Knowledge Base/guides/Form submit Events and preventDefault in JavaScript

Form submit Events and preventDefault in JavaScript

Form submit events and preventDefault in JavaScript are not just a beginner ritual before "real" form work starts. They decide whether the browser owns the submission or your code owns it. If you skip that boundary, a form can reload the page before your validation message, API request, loading state, or profile preview has a chance to matter.

The useful pattern is: listen on the form, prevent the default action, read the current values, validate them, then update the page or send the data.

What the submit event is

The submit event fires on a <form> when the form is submitted. That can happen when a user clicks a submit button, presses Enter inside a text field, or triggers the form from assistive technology.

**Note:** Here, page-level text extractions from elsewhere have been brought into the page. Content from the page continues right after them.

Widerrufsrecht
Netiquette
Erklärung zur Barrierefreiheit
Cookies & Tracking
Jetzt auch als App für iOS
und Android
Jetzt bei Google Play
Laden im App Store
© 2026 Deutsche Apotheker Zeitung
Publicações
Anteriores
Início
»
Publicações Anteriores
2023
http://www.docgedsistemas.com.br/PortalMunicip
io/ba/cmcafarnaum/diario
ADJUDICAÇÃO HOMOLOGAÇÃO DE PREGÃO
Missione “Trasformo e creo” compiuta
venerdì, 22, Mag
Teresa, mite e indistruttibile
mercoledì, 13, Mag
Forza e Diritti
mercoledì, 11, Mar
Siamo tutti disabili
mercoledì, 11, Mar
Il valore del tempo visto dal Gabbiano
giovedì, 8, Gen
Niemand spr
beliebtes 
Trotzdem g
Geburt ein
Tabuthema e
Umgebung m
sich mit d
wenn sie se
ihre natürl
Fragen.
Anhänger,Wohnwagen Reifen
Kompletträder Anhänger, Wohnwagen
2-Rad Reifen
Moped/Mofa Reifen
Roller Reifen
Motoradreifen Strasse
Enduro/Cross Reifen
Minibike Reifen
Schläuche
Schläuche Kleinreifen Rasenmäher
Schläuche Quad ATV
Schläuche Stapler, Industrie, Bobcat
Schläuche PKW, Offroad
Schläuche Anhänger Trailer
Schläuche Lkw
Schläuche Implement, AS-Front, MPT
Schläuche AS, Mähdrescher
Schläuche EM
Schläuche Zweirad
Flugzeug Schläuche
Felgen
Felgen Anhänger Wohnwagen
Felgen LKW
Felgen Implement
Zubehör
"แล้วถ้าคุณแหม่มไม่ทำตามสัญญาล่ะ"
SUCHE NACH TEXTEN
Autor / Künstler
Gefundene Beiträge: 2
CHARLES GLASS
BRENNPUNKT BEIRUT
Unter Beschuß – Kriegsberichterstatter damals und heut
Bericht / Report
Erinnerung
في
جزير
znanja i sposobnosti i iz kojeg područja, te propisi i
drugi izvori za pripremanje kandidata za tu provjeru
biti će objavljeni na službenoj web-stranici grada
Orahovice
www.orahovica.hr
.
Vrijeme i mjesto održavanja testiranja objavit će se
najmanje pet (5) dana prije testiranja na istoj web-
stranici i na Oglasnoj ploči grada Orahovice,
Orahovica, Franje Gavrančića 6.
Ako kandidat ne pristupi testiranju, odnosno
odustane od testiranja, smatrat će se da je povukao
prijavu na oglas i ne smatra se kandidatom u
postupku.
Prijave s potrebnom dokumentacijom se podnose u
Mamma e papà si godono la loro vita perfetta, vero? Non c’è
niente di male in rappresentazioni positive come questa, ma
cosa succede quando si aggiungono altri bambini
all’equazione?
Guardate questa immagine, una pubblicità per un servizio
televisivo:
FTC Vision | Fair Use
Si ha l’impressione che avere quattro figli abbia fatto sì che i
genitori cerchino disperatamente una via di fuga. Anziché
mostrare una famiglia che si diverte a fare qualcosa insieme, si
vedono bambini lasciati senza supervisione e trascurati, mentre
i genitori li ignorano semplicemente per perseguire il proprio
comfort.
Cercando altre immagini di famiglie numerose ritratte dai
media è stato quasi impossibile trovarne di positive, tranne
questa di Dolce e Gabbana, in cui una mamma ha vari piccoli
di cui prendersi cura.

That is why the listener belongs on the form, not only on the button:

<form id="signup-form">
  <label>
    Email
    <input id="email" name="email" type="email" />
  </label>
  <button type="submit">Create account</button>
</form>
const form = document.querySelector("#signup-form");

form.addEventListener("submit", (event) => {
  event.preventDefault();

  console.log("The form was submitted");
});

A click listener on the button only handles button clicks. A submit listener on the form handles the whole form action. That is the version you usually want.

For a guided version of this idea, see the Forms and Input Events lesson.

Why forms reload by default

HTML forms existed before JavaScript-heavy interfaces. Their built-in job is to collect successful form controls, send the data to the URL in the form's action, and navigate to the response.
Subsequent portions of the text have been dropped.